MAYBE LUCK ISN'T JUST CHANCE

by Ruth Liepman

Pub Date: Jan. 14th, 1998
ISBN: 0-8101-1294-9
Publisher: Northwestern Univ.

Liepman, a prominent European literary agent, recalls her turbulent Holocaust story and her career in this entry in Northwestern's ``Jewish Lives'' series. Born Ruth Lilienstein, the author grew up in a privileged Jewish family. Her father was a physician, the son of Orthodox parents who had rejected religion while closely embracing his Jewish identity. Ruth grew up as a smart, questioning young woman with a ``naive but powerful sense of justice.'' Fueled by her experiences at the excellent but unconventional Lichtwark School, that sense of justice became an understanding of the way the world mistreats some and pampers others. Inevitably, at 19, she joined the German Communist Party and became an active cadre. She took up the study of law as a way of sidestepping her father's expectation that she would join his medical practice, and excelled in that field. But her politics and her Jewishness marked her as an obvious early target of the Nazis.

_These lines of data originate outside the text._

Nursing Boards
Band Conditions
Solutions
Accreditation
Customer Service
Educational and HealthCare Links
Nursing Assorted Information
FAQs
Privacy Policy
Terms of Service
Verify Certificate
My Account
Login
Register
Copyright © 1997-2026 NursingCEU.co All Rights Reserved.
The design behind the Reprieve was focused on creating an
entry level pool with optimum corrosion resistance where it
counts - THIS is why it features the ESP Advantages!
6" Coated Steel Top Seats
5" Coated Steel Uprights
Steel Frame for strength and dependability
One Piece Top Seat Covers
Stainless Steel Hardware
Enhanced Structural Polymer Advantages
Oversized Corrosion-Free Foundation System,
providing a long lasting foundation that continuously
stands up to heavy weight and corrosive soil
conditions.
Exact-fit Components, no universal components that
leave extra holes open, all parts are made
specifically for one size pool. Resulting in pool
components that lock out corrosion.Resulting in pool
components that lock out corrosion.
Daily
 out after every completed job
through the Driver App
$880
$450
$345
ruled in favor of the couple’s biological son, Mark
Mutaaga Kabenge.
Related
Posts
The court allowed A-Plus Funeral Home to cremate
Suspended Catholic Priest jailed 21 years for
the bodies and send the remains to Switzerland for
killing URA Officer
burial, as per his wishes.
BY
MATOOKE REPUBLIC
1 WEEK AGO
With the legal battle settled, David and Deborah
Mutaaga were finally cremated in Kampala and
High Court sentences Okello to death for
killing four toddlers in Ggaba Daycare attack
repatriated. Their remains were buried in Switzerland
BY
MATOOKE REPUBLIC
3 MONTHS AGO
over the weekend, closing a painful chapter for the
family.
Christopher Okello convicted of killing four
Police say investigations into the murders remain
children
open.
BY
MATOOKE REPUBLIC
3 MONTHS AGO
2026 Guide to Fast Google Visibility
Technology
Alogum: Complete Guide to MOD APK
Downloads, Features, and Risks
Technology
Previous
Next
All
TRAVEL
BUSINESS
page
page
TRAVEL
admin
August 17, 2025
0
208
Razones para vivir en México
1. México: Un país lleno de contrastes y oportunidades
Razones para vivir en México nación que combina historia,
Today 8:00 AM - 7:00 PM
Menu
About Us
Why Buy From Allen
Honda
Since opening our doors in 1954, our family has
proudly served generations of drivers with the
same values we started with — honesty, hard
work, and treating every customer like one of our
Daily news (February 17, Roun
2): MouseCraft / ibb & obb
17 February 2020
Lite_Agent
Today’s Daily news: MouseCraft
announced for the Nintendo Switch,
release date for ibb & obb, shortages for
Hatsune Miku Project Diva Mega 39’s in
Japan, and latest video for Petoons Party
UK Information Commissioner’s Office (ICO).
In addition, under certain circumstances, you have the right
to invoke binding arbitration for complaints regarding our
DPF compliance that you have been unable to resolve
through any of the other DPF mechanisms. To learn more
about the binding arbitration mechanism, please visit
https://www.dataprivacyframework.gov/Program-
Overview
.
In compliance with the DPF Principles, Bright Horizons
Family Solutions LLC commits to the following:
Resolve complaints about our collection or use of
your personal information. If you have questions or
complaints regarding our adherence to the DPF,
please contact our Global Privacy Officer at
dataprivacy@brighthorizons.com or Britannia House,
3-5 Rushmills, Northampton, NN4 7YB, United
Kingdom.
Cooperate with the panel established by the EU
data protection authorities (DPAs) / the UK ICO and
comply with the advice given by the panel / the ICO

As German historian Inge Marssolek notes in the book's postscript, Lilienstein was one of the first lawyers dismissed by the Nazis on ``political and racial grounds.'' She fled to Amsterdam in 1934, acquired a neutral passport by marrying a sympathetic Swiss, and went to work for the Swiss consulate after the Nazi invasion of the Netherlands, saving many Jews, until circumstance forced her to go underground herself. When the war ended, she returned to Germany, met and married Heinz Liepman, a writer, and eventually ended up running the literary agency that has represented such classics as The Naked and the Dead and Catcher in the Rye in their German markets. Liepman, now 87, tells this dazzling story of intrigue and danger in flat, conversational prose with the faint air of the tape recorder running through it.